Records shown Block Start

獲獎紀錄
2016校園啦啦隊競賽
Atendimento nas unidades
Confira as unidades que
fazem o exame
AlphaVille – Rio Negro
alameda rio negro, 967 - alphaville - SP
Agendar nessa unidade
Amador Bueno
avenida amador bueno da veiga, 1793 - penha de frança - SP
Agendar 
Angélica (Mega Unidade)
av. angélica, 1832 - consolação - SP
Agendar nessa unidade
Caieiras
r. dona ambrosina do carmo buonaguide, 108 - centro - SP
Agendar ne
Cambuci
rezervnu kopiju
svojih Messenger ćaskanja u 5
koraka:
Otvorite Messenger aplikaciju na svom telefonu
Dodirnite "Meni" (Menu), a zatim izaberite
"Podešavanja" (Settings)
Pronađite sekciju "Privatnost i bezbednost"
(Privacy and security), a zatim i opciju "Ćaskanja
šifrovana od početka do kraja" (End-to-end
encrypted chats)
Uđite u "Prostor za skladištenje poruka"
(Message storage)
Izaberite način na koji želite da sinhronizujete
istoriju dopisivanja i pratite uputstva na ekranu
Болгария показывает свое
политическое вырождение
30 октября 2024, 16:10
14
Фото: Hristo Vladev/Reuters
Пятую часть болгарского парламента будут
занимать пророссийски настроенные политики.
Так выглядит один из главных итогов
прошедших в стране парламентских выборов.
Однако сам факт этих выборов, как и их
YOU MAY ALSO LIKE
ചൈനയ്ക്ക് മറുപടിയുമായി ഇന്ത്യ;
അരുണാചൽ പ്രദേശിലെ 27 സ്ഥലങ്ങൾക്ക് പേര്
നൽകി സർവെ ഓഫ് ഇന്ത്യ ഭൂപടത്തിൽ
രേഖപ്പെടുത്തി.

Records shown Block End
Records shown Block Start

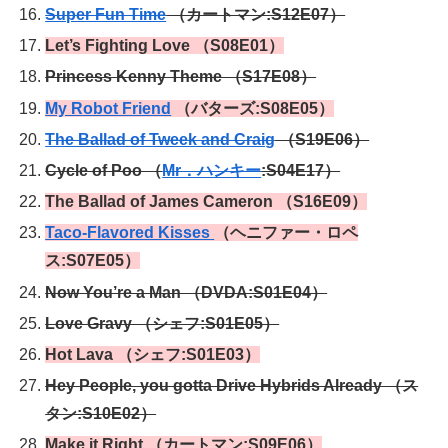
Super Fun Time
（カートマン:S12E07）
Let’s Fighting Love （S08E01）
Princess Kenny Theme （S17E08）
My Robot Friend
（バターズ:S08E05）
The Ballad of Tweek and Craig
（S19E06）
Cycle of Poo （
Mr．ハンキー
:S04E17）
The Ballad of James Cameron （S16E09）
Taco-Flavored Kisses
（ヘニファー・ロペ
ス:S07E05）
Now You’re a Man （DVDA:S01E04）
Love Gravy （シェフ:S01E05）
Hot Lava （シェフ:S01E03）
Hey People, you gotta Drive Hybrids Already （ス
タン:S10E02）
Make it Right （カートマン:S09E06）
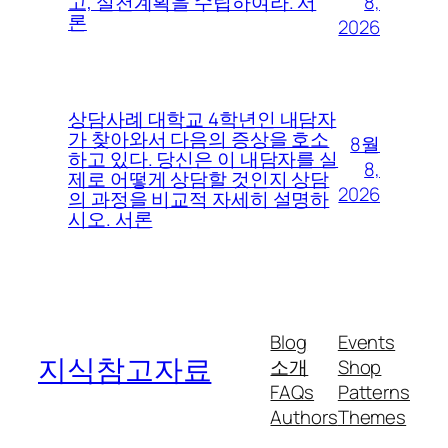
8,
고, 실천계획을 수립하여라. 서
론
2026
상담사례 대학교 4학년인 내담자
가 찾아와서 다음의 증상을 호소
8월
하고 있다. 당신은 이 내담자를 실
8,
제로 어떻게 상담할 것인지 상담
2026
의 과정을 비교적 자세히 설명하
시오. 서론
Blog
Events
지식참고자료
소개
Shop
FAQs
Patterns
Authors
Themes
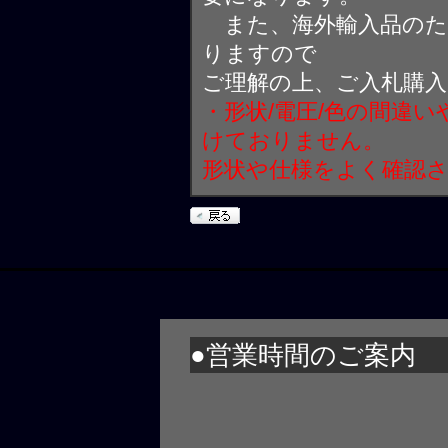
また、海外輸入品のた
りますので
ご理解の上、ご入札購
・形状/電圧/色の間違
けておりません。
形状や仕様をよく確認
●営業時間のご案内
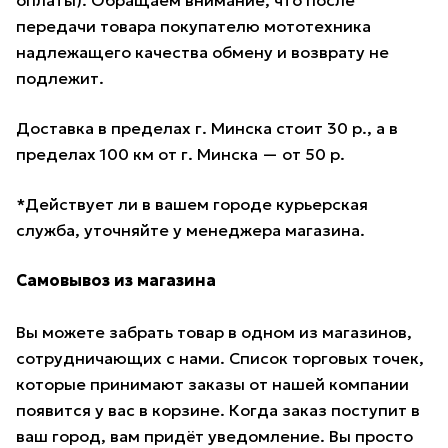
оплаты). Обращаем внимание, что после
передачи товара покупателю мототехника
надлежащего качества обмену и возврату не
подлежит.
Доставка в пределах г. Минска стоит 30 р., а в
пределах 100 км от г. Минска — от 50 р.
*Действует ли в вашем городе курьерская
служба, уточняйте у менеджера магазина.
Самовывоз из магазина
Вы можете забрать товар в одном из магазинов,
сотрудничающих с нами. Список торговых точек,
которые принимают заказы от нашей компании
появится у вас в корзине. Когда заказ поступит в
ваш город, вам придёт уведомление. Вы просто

Records shown Block End
Records shown Block Start

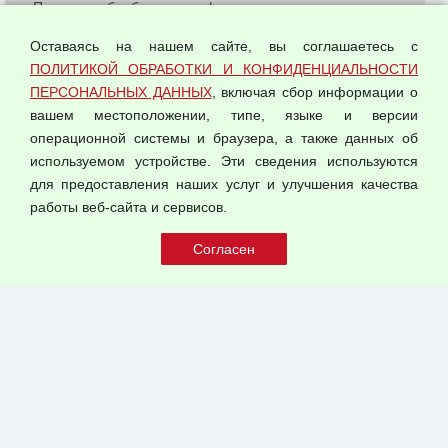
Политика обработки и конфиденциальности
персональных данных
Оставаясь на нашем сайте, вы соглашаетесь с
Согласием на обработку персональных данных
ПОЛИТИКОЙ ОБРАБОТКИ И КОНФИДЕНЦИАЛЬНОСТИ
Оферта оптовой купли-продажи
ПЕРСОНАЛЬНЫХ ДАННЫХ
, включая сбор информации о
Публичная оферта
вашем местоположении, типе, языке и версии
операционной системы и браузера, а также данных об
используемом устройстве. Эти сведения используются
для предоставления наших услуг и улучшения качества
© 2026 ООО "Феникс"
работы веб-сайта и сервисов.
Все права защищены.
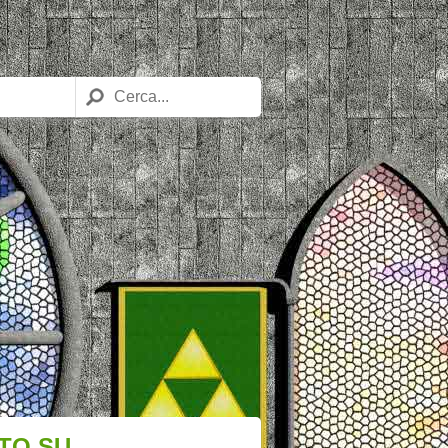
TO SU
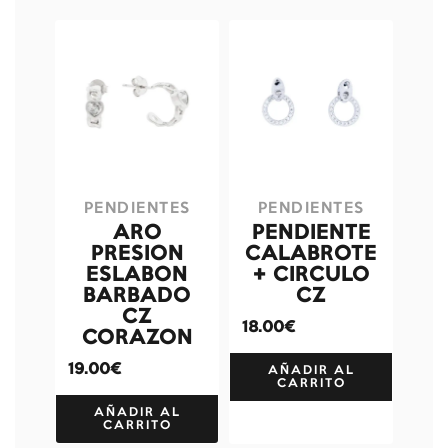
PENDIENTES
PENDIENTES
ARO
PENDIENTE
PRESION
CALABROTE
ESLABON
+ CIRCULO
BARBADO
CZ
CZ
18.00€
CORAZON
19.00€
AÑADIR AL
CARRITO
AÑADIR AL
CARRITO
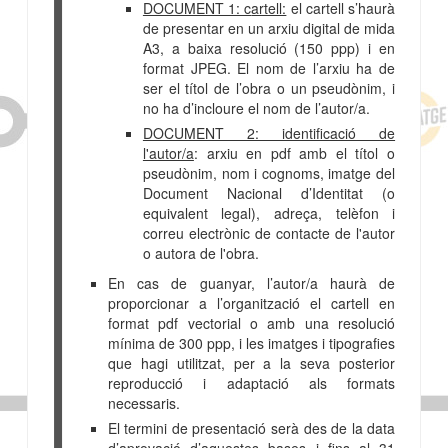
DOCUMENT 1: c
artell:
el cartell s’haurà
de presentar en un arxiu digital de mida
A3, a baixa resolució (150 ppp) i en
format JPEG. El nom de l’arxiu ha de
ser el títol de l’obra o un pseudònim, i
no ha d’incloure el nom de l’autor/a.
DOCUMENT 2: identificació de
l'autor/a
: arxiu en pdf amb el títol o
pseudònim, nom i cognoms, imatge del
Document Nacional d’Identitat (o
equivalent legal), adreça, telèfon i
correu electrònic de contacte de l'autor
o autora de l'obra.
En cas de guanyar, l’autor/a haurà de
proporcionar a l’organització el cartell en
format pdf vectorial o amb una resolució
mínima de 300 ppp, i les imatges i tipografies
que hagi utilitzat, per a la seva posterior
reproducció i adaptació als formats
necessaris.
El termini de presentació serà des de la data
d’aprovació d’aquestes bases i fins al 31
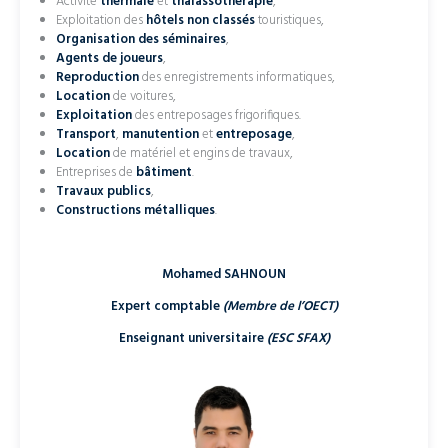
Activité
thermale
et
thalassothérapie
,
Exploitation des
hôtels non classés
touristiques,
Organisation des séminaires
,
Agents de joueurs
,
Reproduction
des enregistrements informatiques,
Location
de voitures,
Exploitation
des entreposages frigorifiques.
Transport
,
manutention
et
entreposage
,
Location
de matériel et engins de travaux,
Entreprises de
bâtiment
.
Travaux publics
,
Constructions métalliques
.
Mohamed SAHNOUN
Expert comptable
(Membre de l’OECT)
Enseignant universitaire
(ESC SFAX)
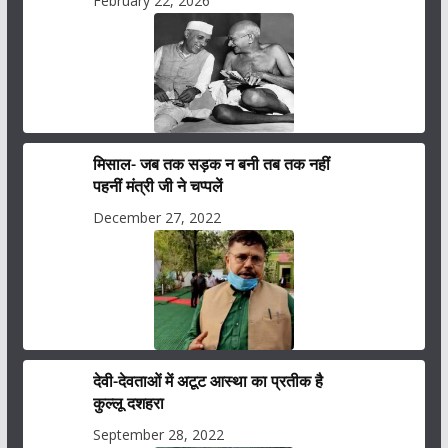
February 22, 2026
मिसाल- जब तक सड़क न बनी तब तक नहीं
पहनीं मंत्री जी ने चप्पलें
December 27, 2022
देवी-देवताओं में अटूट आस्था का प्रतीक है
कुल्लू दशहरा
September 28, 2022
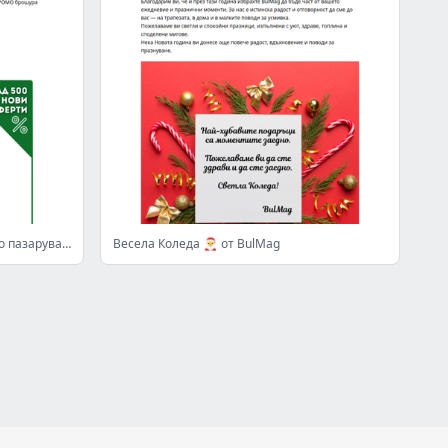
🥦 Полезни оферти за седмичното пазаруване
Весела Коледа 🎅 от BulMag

Records shown Block End

§ Exercise details
From the records above, pull out each line that has "títol".

§ Your response
ser el títol de l’obra o un pseudònim, i
: arxiu en pdf amb el títol o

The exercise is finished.